TASK: Output, word for word, the span of lines that starts at the one containing "Compre o melhor na eficácia e" and ends at the last line of the records.
• • • • • • •
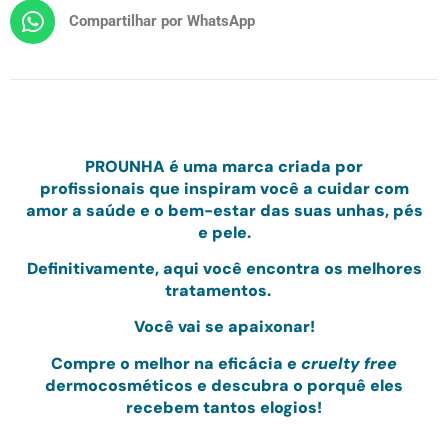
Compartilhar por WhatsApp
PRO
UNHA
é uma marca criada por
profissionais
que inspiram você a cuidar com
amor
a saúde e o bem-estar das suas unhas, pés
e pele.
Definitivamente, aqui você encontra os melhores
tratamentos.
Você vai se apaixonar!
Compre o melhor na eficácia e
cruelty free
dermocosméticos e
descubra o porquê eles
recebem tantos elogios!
• • • • • • •
RESULT:
Compre o melhor na eficácia e
cruelty free
dermocosméticos e
descubra o porquê eles
recebem tantos elogios!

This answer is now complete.